Есть что-то фальшивое в моем голосе, не знаю что, но мой собственный голос меня раздражает. Женщина не обращает на меня внимания. На пороге появляется Горбатый:
— Давай сюда, Мишель! — Каламбурить ему понравилось еще с первого урока иностранного языка, когда учитель перевел имя каждого из нас на французский. И с тех пор Горбатый не называет меня иначе как «Мишель», что на нашем родном языке означает нечто иное [5].
Он и сейчас носит очки и в разговоре откидывает голову назад, будто хочет взглянуть на гостя сверху вниз.

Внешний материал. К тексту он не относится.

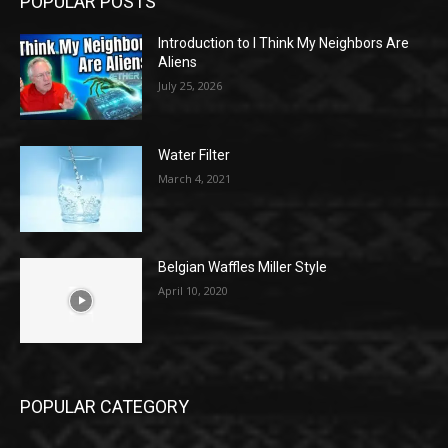
POPULAR POSTS
Introduction to I Think My Neighbors Are
Aliens
July 25, 2026
Water Filter
March 4, 2021
Belgian Waffles Miller Style
April 10, 2020
POPULAR CATEGORY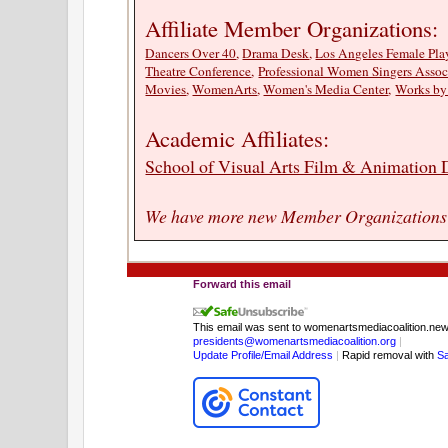
Affiliate Member Organizations:
Dancers Over 40
,
Drama Desk
,
Los Angeles Female Play
Theatre Conference
,
Professional Women Singers Assoc
Movies
,
WomenArts
,
Women's Media Center
,
Works b
Academic Affiliates:
School of Visual Arts Film & Animation
We have more new Member Organizations p
Forward this email
This email was sent to womenartsmediacoalition.n
presidents@womenartsmediacoalition.org
|
Update Profile/Email Address
|
Rapid removal with
S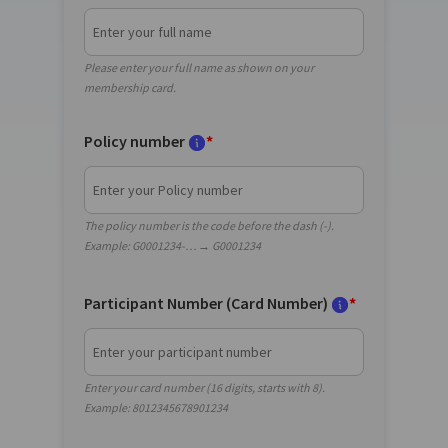
Please enter your full name as shown on your
membership card.
Policy number
*
The policy number is the code before the dash (-).
Example: G0001234-… → G0001234
Participant Number (Card Number)
*
Enter your card number (16 digits, starts with 8).
Example: 8012345678901234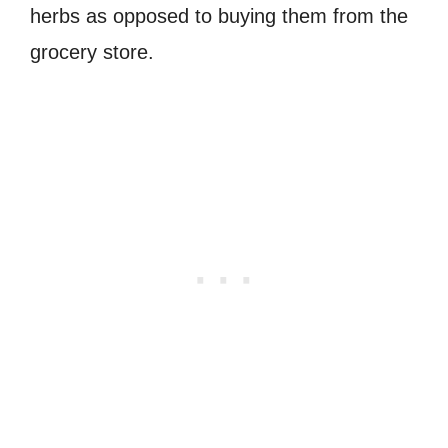
herbs as opposed to buying them from the
grocery store.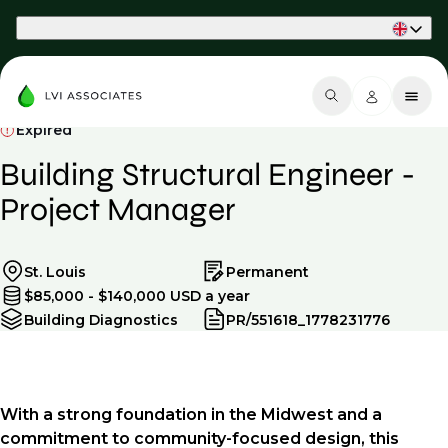
Part of Phaidon International
Expired
Building Structural Engineer -
Project Manager
St. Louis
Permanent
$85,000 - $140,000 USD a year
Building Diagnostics
PR/551618_1778231776
With a strong foundation in the Midwest and a
commitment to community-focused design, this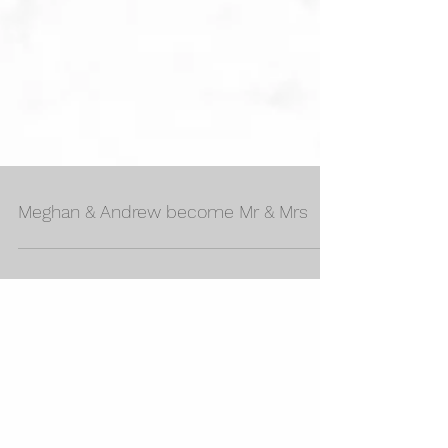
Meghan & Andrew become Mr & Mrs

Вхожу в маленькую темную комнату. Буквально протискиваюсь между кроватью и столом, заваленным бумагами и книгами. Плита в печи застлана газетой, на ней деревянное корыто с уже подходившим тестом для хлеба. Прохладно, как в церкви.
Я несколько смущенно начинаю объяснения:
— Вот зашел к тебе… Ну, как дела? Чем занимаешься?
Горбатый блеет, как это он делает обычно, когда хочет засмеяться:
— Ковыряю в носу!
И опять — «бе-бе-хе-хе». Затем, сжав губы, погружается в свои мысли. Даже кажется чем-то опечаленным, но я знаю, о чем он думает сейчас.
«Почему люди коварны и так глупы? Зачем они устанавливают между собой столько барьеров? Ты пришел — знаю зачем пришел, а все же спрашиваешь — так, лишь бы спросить, — как дела? И ты хочешь, чтобы на этот банальный вопрос я ответил искренностью, начал расшаркиваться — смотри, это вот так, а это вот этак. Ты ни о чем не спрашиваешь, а просто бросаешь дежурную фразу… «Как дела?» — «Спасибо, хорошо». Я был бы глупцом, если бы на эту банальность раскрыл тебе душу. Ты даже не хочешь наморщить лоб, чтоб сказать откровенно: послушай, мне очень нужен твой совет. Нет, дорогой, с оракулом так говорить нельзя. Вначале коленопреклонись перед храмом, ляг ниц перед божеством и принеси жертву — положи свою гордыню на горящие угли, олимпийским богам нравился этот дым. А если ты все равно ничего не поймешь, то это уже другой вопрос. Хотя, как говорится, прийти волом и уйти коровой — это не одно и то же».